▶ **Provided records**:
·····

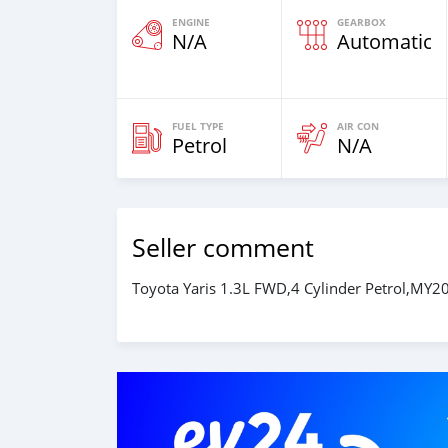
ENGINE
GEARBOX
N/A
Automatic
FUEL TYPE
AIR CON
Petrol
N/A
Seller comment
Toyota Yaris 1.3L FWD,4 Cylinder Petrol,MY20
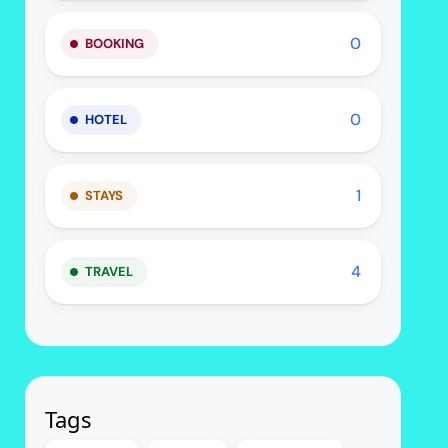
0
BOOKING
0
HOTEL
1
STAYS
4
TRAVEL
Tags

·····

▶ **Work order**: Set out every record exactly, images excluded.

▶ **Your solution**:
ENGINE
GEARBOX
N/A
Automatic
FUEL TYPE
AIR CON
Petrol
N/A
Seller comment
Toyota Yaris 1.3L FWD,4 Cylinder Petrol,MY20
0
BOOKING
0
HOTEL
1
STAYS
4
TRAVEL
Tags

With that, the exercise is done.